Qualche giorno prima di dicembre, ho consegnato a mia figlia una letterina editabile presa in cartoleria,per Babbo Natale, porgendogliela con la sacralità e il raccoglimento austero del padrone col vassallo, alla cerimonia di investitura per consegnargli un feudo.

Lei ha afferrato il cartoncino, ha detto “Bello” e poi con estremo candore e afferrando un evidenziatore mi ha chiesto se potesse colorarla.

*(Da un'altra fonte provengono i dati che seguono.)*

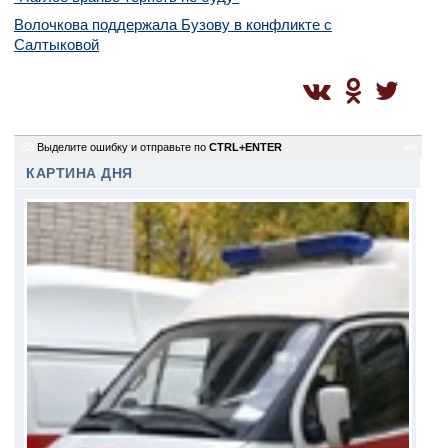
Волочкова поддержала Бузову в конфликте с
Салтыковой
33
Выделите ошибку и отправьте по
CTRL+ENTER
sm
КАРТИНА ДНЯ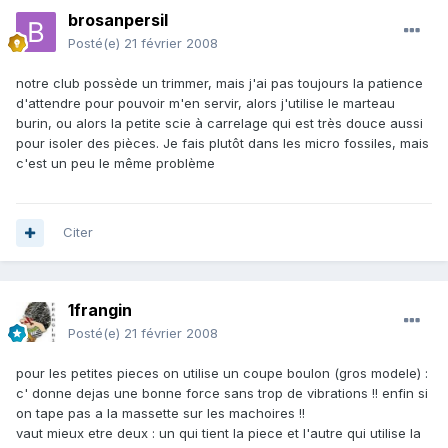
brosanpersil
Posté(e)
21 février 2008
notre club possède un trimmer, mais j'ai pas toujours la patience
d'attendre pour pouvoir m'en servir, alors j'utilise le marteau
burin, ou alors la petite scie à carrelage qui est très douce aussi
pour isoler des pièces. Je fais plutôt dans les micro fossiles, mais
c'est un peu le même problème
Citer
1frangin
Posté(e)
21 février 2008
pour les petites pieces on utilise un coupe boulon (gros modele) :
c' donne dejas une bonne force sans trop de vibrations !! enfin si
on tape pas a la massette sur les machoires !!
vaut mieux etre deux : un qui tient la piece et l'autre qui utilise la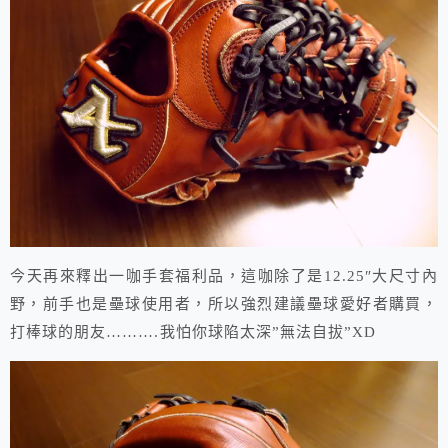
今天再來釋出一咖手套福利品，這咖除了是12.25″大尺寸內
野，前手也是壘球使用者，所以強烈建議壘球愛好者購買，
打棒球的朋友……….我怕你球陷太深”無法自拔”XD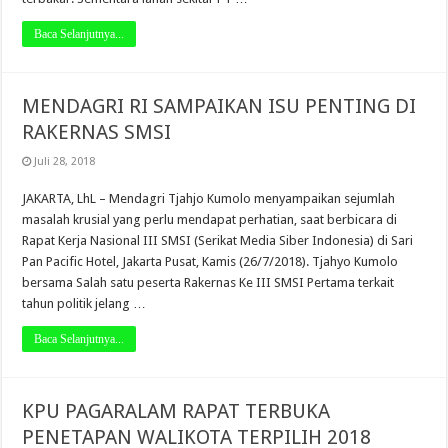
Baca Selanjutnya...
MENDAGRI RI SAMPAIKAN ISU PENTING DI
RAKERNAS SMSI
Juli 28, 2018
JAKARTA, LhL – Mendagri Tjahjo Kumolo menyampaikan sejumlah
masalah krusial yang perlu mendapat perhatian, saat berbicara di
Rapat Kerja Nasional III SMSI (Serikat Media Siber Indonesia) di Sari
Pan Pacific Hotel, Jakarta Pusat, Kamis (26/7/2018). Tjahyo Kumolo
bersama Salah satu peserta Rakernas Ke III SMSI Pertama terkait
tahun politik jelang …
Baca Selanjutnya...
KPU PAGARALAM RAPAT TERBUKA
PENETAPAN WALIKOTA TERPILIH 2018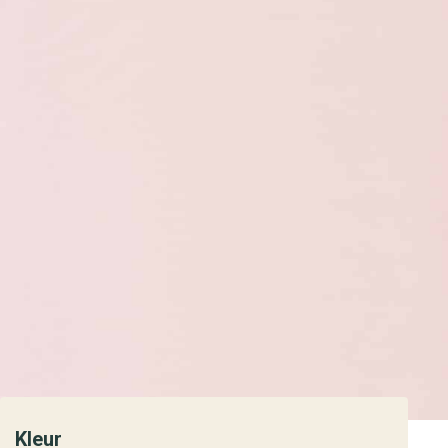
Kleur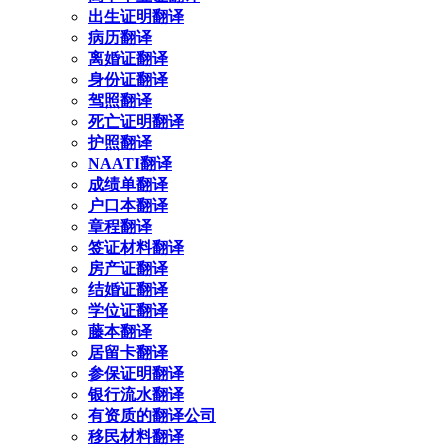
出生证明翻译
病历翻译
离婚证翻译
身份证翻译
驾照翻译
死亡证明翻译
护照翻译
NAATI翻译
成绩单翻译
户口本翻译
章程翻译
签证材料翻译
房产证翻译
结婚证翻译
学位证翻译
藤本翻译
居留卡翻译
参保证明翻译
银行流水翻译
有资质的翻译公司
移民材料翻译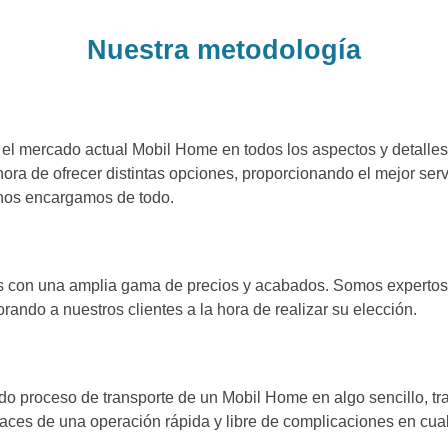
Nuestra metodología
 el mercado actual Mobil Home en todos los aspectos y detalle
hora de ofrecer distintas opciones, proporcionando el mejor se
nos encargamos de todo.
con una amplia gama de precios y acabados. Somos expertos e
ando a nuestros clientes a la hora de realizar su elección.
 proceso de transporte de un Mobil Home en algo sencillo, tra
paces de una operación rápida y libre de complicaciones en cua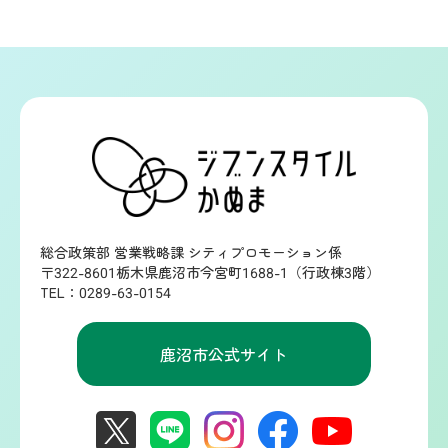
総合政策部 営業戦略課 シティプロモーション係
〒322-8601栃木県鹿沼市今宮町1688-1（行政棟3階）
TEL：0289-63-0154
鹿沼市公式サイト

“Eh,eh ma va fatta bene la letterina, eh” ho blaterato con tono petulante di un merlo da compagnia di una vecchia zitella “dobbiamo metterci lì e farla insieme” ho concluso con espressione eloquente (per me, eloquente per me.)

Che poi non sono una precisa eh, faccio le cose a caso io, prevalentemente. Però quando si tratta di bricolage e di cose fantastiche, no, lì pretendo minuziosa attenzione, strategica dedizione.

“Ooookkk” ha detto lei muovendo velocemente le pupille da un lato all’altro,segnale tipico di imbarazzo per una richiesta incomprensibile della propria madre “e la facciamo bene…adesso?”

“A dicembre, amore. Ora conservala in un luogo sicuro” ho detto solennemente, allontanandomi camminando all’indietro e scomparendo enigmaticamente in cucina.

Il primo di dicembre mi sono materializzata davanti a lei come un’apparizione mistica: “Amore, oggi scriviamo la lettera?”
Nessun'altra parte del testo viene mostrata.